- Born: May 22, 1868 Thiensville, Wisconsin, U.S.
- Died: October 31, 1961 (aged 93) Dodgeville, Wisconsin, U.S.
- Occupation: physician

= Bertha E. Reynolds =

American physician

Bertha E. Reynolds (May 22, 1868 – October 31, 1961), known in her community as "Dr. Bertha," was a rural medical doctor in south central Wisconsin, and one of the state's first licensed female physicians, practicing medicine in and around Lone Rock and Avoca from 1902 to 1953.

==Youth and education==

Bertha Elizabeth Reynolds was born in Thiensville, Wisconsin, in 1868. Her parents, John and Margaret Reynolds, had migrated to Milwaukee, Wisconsin, from Quebec, Canada, three years earlier. Reynolds grew up in Ozaukee County, Wisconsin, on her family's farm. In 1892, the Reynolds family moved to Lincoln, Nebraska, where Bertha enrolled in the Lincoln Normal School, afterwards working briefly as a teacher. But she had long harbored a desire to become a doctor, as nine other members of her family (both brothers and cousins) had done. One cousin, Walter H. Neilson, the first dean of the medical school at Marquette University, discouraged her, indicating that medicine was an inappropriate career for women. She matriculated at the University of Nebraska, where she was also discouraged from pursuing the MD. In 1898, thirty-year-old Reynolds nevertheless enrolled in the Woman's Hospital Medical College of Chicago; she completed her MD in 1901.

==Medical practice==

Upon graduation she returned to Wisconsin, joining the Lone Rock, Wisconsin (Richland County, Wisconsin) practice of a brother, Dr. Nelson Reynolds (1872-1910). When Nelson Reynolds relocated to Milwaukee, Wisconsin, Dr. Bertha Reynolds became the area's only physician, her practice predating by about twenty years the better-known work of another pioneering Wisconsin physician, Dr. Kate Pelham Newcomb). A 1923 incident in which Reynolds, unable to reach patients due to Spring flooding, drafted then-unknown aviator Charles Lindbergh to transport her to patients across the Wisconsin River, has been well remembered by residents. Dr. Reynolds would sometimes take elderly patients into her own home until they were well enough to care for themselves. In the 1930s she also served on the Richland County Children's Board. Reynolds attempted to retire in 1940, moving to Avoca, Wisconsin, but when that town's only physician was called to service in World War II, she returned to work, serving Avoca patients until her second retirement in 1953.

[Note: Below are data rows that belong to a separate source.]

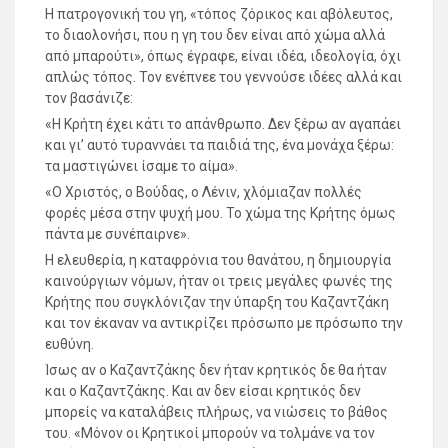
Η πατρογονική του γη, «τόπος ζόρικος και αβόλευτος,
το διαολονήσι, που η γη του δεν είναι από χώμα αλλά
από μπαρούτι», όπως έγραφε, είναι ιδέα, ιδεολογία, όχι
απλώς τόπος. Τον ενέπνεε του γεννούσε ιδέες αλλά και
τον βασάνιζε:
«Η Κρήτη έχει κάτι το απάνθρωπο. Δεν ξέρω αν αγαπάει
και γι’ αυτό τυραννάει τα παιδιά της, ένα μονάχα ξέρω:
τα μαστιγώνει ίσαμε το αίμα».
«Ο Χριστός, ο Βούδας, ο Λένιν, χλόμιαζαν πολλές
φορές μέσα στην ψυχή μου. Το χώμα της Κρήτης όμως
πάντα με συνέπαιρνε».
Η ελευθερία, η καταφρόνια του θανάτου, η δημιουργία
καινούργιων νόμων, ήταν οι τρεις μεγάλες φωνές της
Κρήτης που συγκλόνιζαν την ύπαρξη του Καζαντζάκη
και τον έκαναν να αντικρίζει πρόσωπο με πρόσωπο την
ευθύνη.
Ίσως αν ο Καζαντζάκης δεν ήταν κρητικός δε θα ήταν
και ο Καζαντζάκης. Και αν δεν είσαι κρητικός δεν
μπορείς να καταλάβεις πλήρως, να νιώσεις το βάθος
του. «Μόνον οι Κρητικοί μπορούν να τολμάνε να τον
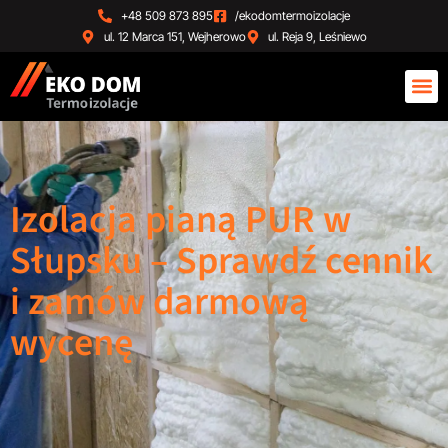
+48 509 873 895
/ekodomtermoizolacje
ul. 12 Marca 151, Wejherowo
ul. Reja 9, Leśniewo
Izolacja pianą PUR w
Słupsku – Sprawdź cennik
i zamów darmową
wycenę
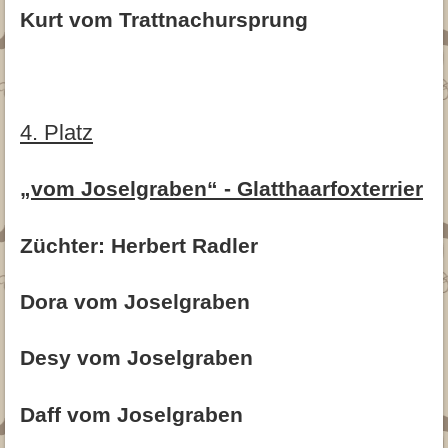
Kurt vom Trattnachursprung
4. Platz
„vom Joselgraben“ - Glatthaarfoxterrier
Züchter: Herbert Radler
Dora vom Joselgraben
Desy vom Joselgraben
Daff vom Joselgraben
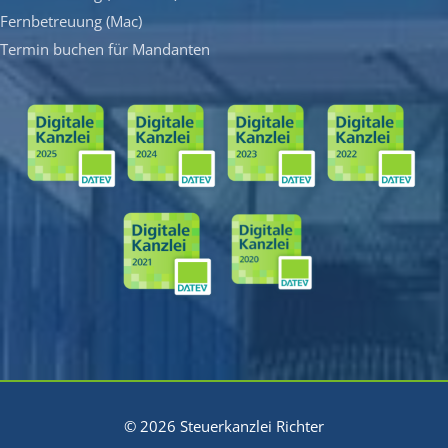
Fernbetreuung (Mac)
Termin buchen für Mandanten
© 2026 Steuerkanzlei Richter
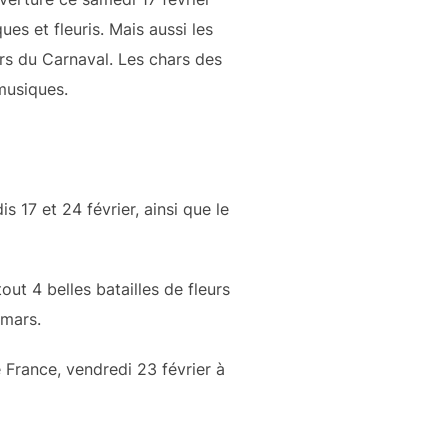
es et fleuris. Mais aussi les
urs du Carnaval. Les chars des
 musiques.
 17 et 24 février, ainsi que le
ut 4 belles batailles de fleurs
 mars.
 France, vendredi 23 février à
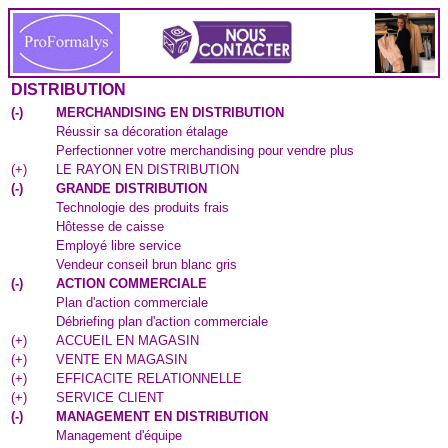
DISTRIBUTION
(
-
)
MERCHANDISING EN DISTRIBUTION
Réussir sa décoration étalage
Perfectionner votre merchandising pour vendre plus
(
+
)
LE RAYON EN DISTRIBUTION
(
-
)
GRANDE DISTRIBUTION
Technologie des produits frais
Hôtesse de caisse
Employé libre service
Vendeur conseil brun blanc gris
(
-
)
ACTION COMMERCIALE
Plan d'action commerciale
Débriefing plan d'action commerciale
(
+
)
ACCUEIL EN MAGASIN
(
+
)
VENTE EN MAGASIN
(
+
)
EFFICACITE RELATIONNELLE
(
+
)
SERVICE CLIENT
(
-
)
MANAGEMENT EN DISTRIBUTION
Management d'équipe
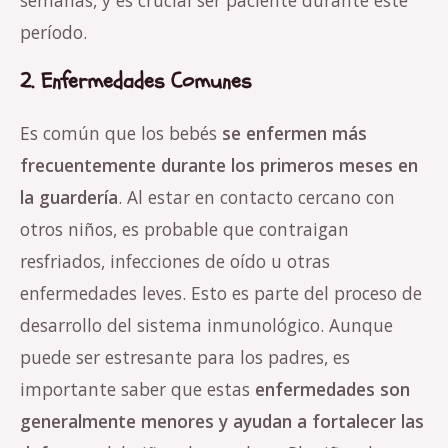
período.
2. Enfermedades Comunes
Es común que los bebés
se enfermen más
frecuentemente durante los primeros meses en
la guardería
. Al estar en contacto cercano con
otros niños, es probable que contraigan
resfriados, infecciones de oído u otras
enfermedades leves. Esto es parte del proceso de
desarrollo del sistema inmunológico. Aunque
puede ser estresante para los padres, es
importante saber que estas
enfermedades son
generalmente menores y ayudan a fortalecer las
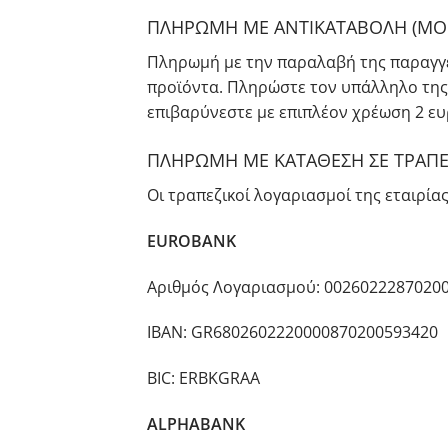
ΠΛΗΡΩΜΗ ΜΕ ΑΝΤΙΚΑΤΑΒΟΛΗ (ΜΟΝ
Πληρωμή με την παραλαβή της παραγγελ
προϊόντα. Πληρώστε τον υπάλληλο της
επιβαρύνεστε με επιπλέον χρέωση 2 ε
ΠΛΗΡΩΜΗ ΜΕ ΚΑΤΑΘΕΣΗ ΣΕ ΤΡΑΠΕ
Οι τραπεζικοί λογαριασμοί της εταιρία
EUROBANK
Αριθμός Λογαριασμού: 0026022287020
IBAN: GR6802602220000870200593420
BIC: ERBKGRAA
Α
LPHA
BANK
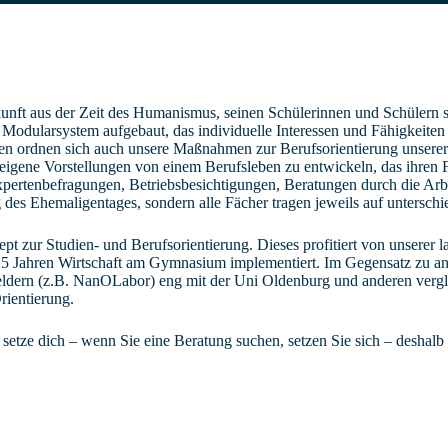
rkunft aus der Zeit des Humanismus, seinen Schülerinnen und Schülern 
Modularsystem aufgebaut, das individuelle Interessen und Fähigkeiten
hmen ordnen sich auch unsere Maßnahmen zur Berufsorientierung unse
en, eigene Vorstellungen von einem Berufsleben zu entwickeln, das ihr
xpertenbefragungen, Betriebsbesichtigungen, Beratungen durch die Arbe
 des Ehemaligentages, sondern alle Fächer tragen jeweils auf unterschi
 zur Studien- und Berufsorientierung. Dieses profitiert von unserer 
5 Jahren Wirtschaft am Gymnasium implementiert. Im Gegensatz zu and
n Feldern (z.B. NanOLabor) eng mit der Uni Oldenburg und anderen verg
rientierung.
setze dich – wenn Sie eine Beratung suchen, setzen Sie sich – deshalb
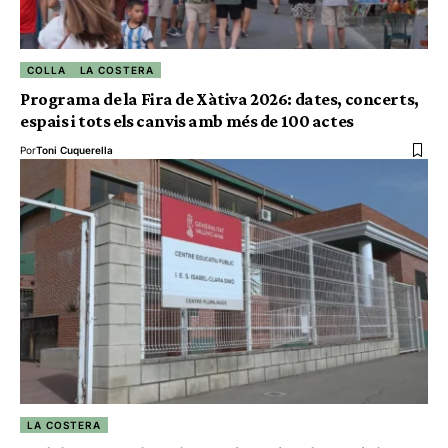
COLLA
LA COSTERA
Programa de la Fira de Xàtiva 2026: dates, concerts,
espais i tots els canvis amb més de 100 actes
Por
Toni Cuquerella
LA COSTERA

==Later years and memorialization==

Reynolds received several awards during her lifetime, including a Distinguished Service Award from the University of Wisconsin-Madison. She died October 31, 1961, at the age of 93, and is buried in the Little Brown Church cemetery in Bear Valley. The town of Lone Rock dedicated a park to her memory; a street in Lone Rock has been named for her as well. Her medical apparatus, including her bag and scalpels, were donated to the State Historical Society of Wisconsin.

==Bibliography==
- Thayer, Earl R. and Steve Bussalachi. “First in their class: Wisconsin's pioneering women physicians.” Wisconsin Academy Review (Spring 2005), 51-62.
- Coopey, Judith Redline. "A Life of Service." Wisconsin Trails, Vol 18, No.3, (Autumn 1977), 30.
- Coopey, Judith Redline. "She Flew With Lindbergh" Scholastic Newstime, Vol 48, No. 27 (5 May 1977), 2.
- Durbin, Richard D. The Wisconsin River: An Odyssey Through Time and Space. Spring Freshet Press, 1997.
- Gard, Robert Edward. This is Wisconsin. Wisconsin House, 1969.
- Sherr, Lynn. American Women's Gazetteer. Bantam Books, 1976.
- State Medical Society of Wisconsin. Wisconsin Medical Journal. Vol. 15, 1917.